Many adolescent girls in developing countries expect to be victims of violence and just over half say they never or seldom say what they think, according to a large survey by the aid group, Plan International. While Canadian girls fare better, they do share some of the fears and constraints of their counterparts.
With input from Canada, the United Nations two years ago declared October 11 to be International Day of the Girl Child to raise awareness about gender inequality. In advance of it, Plan International spoke with more than 7,000 girls aged 12 to 16 in 11 countries in Asia, Africa, Central and South America. Plan Canada also conducted a smaller focus group with 70 girls in Canada to understand their issues and fears. The findings were compiled in a report called Hear Our Voices: Do Adolescent Girls’ Issues Really Matter?

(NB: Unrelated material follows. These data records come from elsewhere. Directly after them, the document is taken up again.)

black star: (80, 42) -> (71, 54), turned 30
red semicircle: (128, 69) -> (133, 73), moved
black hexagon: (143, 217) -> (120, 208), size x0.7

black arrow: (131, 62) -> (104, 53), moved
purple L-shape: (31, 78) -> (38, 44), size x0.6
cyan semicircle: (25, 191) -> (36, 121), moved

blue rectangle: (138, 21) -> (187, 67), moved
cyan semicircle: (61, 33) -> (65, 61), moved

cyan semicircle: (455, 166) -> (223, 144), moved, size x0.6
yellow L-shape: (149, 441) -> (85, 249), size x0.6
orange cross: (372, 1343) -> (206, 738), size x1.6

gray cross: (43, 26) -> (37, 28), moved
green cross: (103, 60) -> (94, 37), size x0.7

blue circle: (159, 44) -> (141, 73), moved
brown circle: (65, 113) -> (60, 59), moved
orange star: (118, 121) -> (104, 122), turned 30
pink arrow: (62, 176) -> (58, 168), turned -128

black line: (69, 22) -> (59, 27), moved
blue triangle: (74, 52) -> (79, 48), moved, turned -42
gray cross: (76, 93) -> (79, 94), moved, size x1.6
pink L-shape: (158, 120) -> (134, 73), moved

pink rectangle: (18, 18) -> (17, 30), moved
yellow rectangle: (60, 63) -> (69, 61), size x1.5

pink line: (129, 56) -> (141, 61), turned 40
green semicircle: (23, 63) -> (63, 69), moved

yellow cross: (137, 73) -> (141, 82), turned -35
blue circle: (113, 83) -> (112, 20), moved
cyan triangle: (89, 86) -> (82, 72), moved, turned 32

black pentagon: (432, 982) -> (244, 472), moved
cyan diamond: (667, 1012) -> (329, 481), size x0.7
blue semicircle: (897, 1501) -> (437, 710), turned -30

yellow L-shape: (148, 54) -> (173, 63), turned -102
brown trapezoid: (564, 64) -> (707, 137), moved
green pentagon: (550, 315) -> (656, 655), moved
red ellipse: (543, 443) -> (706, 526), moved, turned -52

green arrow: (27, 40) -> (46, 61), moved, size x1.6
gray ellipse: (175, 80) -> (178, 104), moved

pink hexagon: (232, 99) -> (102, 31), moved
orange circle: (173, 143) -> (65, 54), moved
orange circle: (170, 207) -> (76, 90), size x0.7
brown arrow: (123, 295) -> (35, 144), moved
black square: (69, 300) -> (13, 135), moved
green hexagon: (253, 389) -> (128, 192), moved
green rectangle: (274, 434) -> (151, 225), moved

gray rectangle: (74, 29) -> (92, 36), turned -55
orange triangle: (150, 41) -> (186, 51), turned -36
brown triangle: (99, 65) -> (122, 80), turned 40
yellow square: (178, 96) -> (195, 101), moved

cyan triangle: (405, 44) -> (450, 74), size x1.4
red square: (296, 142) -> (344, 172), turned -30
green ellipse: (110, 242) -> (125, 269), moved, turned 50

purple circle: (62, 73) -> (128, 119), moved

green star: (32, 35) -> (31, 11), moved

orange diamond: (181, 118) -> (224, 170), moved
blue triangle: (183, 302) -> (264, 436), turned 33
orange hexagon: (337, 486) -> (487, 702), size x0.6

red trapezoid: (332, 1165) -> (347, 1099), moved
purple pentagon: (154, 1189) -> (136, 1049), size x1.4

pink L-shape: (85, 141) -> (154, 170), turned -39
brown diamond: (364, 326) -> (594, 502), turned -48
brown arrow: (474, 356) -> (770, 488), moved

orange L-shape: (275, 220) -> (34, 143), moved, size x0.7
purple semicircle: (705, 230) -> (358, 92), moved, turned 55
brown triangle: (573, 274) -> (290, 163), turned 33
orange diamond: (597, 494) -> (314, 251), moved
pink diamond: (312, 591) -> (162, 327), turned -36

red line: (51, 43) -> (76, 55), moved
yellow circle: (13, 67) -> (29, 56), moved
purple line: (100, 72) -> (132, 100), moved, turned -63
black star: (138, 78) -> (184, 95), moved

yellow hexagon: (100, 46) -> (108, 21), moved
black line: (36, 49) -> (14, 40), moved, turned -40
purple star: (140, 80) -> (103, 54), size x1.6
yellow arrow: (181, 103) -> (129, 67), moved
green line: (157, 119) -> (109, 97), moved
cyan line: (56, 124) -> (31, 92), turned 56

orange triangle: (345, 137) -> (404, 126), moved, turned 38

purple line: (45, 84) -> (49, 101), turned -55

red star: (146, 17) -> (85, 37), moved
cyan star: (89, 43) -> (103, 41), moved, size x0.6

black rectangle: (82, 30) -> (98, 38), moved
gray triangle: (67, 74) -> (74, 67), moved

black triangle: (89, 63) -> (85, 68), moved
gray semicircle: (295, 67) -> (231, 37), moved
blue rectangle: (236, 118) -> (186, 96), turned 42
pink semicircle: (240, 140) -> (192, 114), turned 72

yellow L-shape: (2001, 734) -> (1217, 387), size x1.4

“The results of this report…were shocking,” says Sarah Hendriks, an advisor for Plan International and Plan Canada. “While many of the findings aren’t necessarily new, I really feel that we cannot ignore the level of injustice outlined in this study, especially as it brings in hard data, but also in lived voices, the real realities that girls face into vivid colour.”
Globally, one in three girls in the developing world will be married by age 18. Plan researchers found that 39 per cent of the girls they spoke with said girls are never or seldom able to decide about their own marriage. 53 per cent said adolescent girls never or seldom got to decide whether to become pregnant. Violence against girls “is frighteningly normative,” says the report. Girls seldom feel free of it whether at home, in communities or at school.
Fears for personal safety
Girls in Canada too expressed fears for their personal safety when travelling to and from school, work, social outings and just going about their business. Many felt they were targets for assault because they are girls. And they wanted authorities to stop putting the onus on them to stop violence, saying boys and men need to take responsibility.
Some of the Canadian girls also expressed a reluctance to speak up.
Positive news about schooling
On the positive side, 41 per cent of the girls said that in their developing countries girls always or often complete at least nine years of school, and 72 per cent said girls were often or always encouraged to succeed in their school work as much as boys.
Plan concludes that “things are getting better for girls—though far too slowly in many areas.” Hendriks hopes that the hard data in the report as well as the personal stories of adolescent girls will spur action to improve their situations.